• EXERCISE REQUIREMENTS: Pictures aside, repeat every entry exactly.

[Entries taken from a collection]
########################################

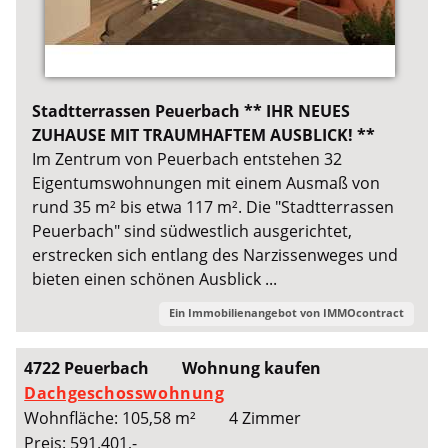
Stadtterrassen Peuerbach ** IHR NEUES
ZUHAUSE MIT TRAUMHAFTEM AUSBLICK! **
Im Zentrum von Peuerbach entstehen 32
Eigentumswohnungen mit einem Ausmaß von
rund 35 m² bis etwa 117 m². Die "Stadtterrassen
Peuerbach" sind südwestlich ausgerichtet,
erstrecken sich entlang des Narzissenweges und
bieten einen schönen Ausblick ...
Ein Immobilienangebot von
IMMOcontract
4722 Peuerbach
Wohnung kaufen
Dachgeschosswohnung
Wohnfläche: 105,58 m²
4 Zimmer
Preis: 591.401,-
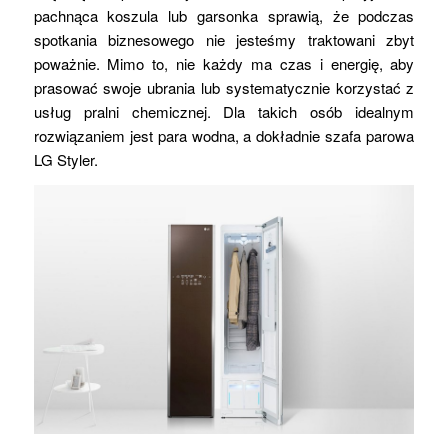
pachnąca koszula lub garsonka sprawią, że podczas
spotkania biznesowego nie jesteśmy traktowani zbyt
poważnie. Mimo to, nie każdy ma czas i energię, aby
prasować swoje ubrania lub systematycznie korzystać z
usług pralni chemicznej. Dla takich osób idealnym
rozwiązaniem jest para wodna, a dokładnie szafa parowa
LG Styler.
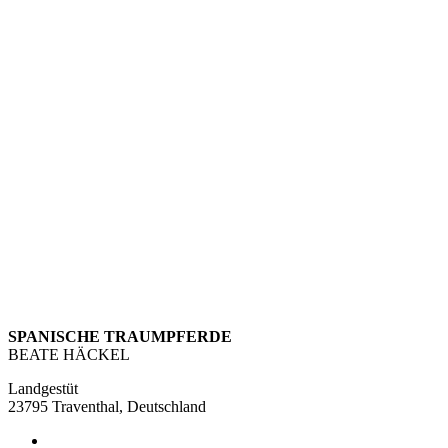
SPANISCHE TRAUMPFERDE
BEATE HÄCKEL
Landgestüt
23795 Traventhal, Deutschland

########################################

• TASK RESULT:
Stadtterrassen Peuerbach ** IHR NEUES
ZUHAUSE MIT TRAUMHAFTEM AUSBLICK! **
Im Zentrum von Peuerbach entstehen 32
Eigentumswohnungen mit einem Ausmaß von
rund 35 m² bis etwa 117 m². Die "Stadtterrassen
Peuerbach" sind südwestlich ausgerichtet,
erstrecken sich entlang des Narzissenweges und
bieten einen schönen Ausblick ...
Ein Immobilienangebot von
IMMOcontract
4722 Peuerbach
Wohnung kaufen
Dachgeschosswohnung
Wohnfläche: 105,58 m²
4 Zimmer
Preis: 591.401,-
pachnąca koszula lub garsonka sprawią, że podczas
spotkania biznesowego nie jesteśmy traktowani zbyt
poważnie. Mimo to, nie każdy ma czas i energię, aby
prasować swoje ubrania lub systematycznie korzystać z
usług pralni chemicznej. Dla takich osób idealnym
rozwiązaniem jest para wodna, a dokładnie szafa parowa
LG Styler.
SPANISCHE TRAUMPFERDE
BEATE HÄCKEL
Landgestüt
23795 Traventhal, Deutschland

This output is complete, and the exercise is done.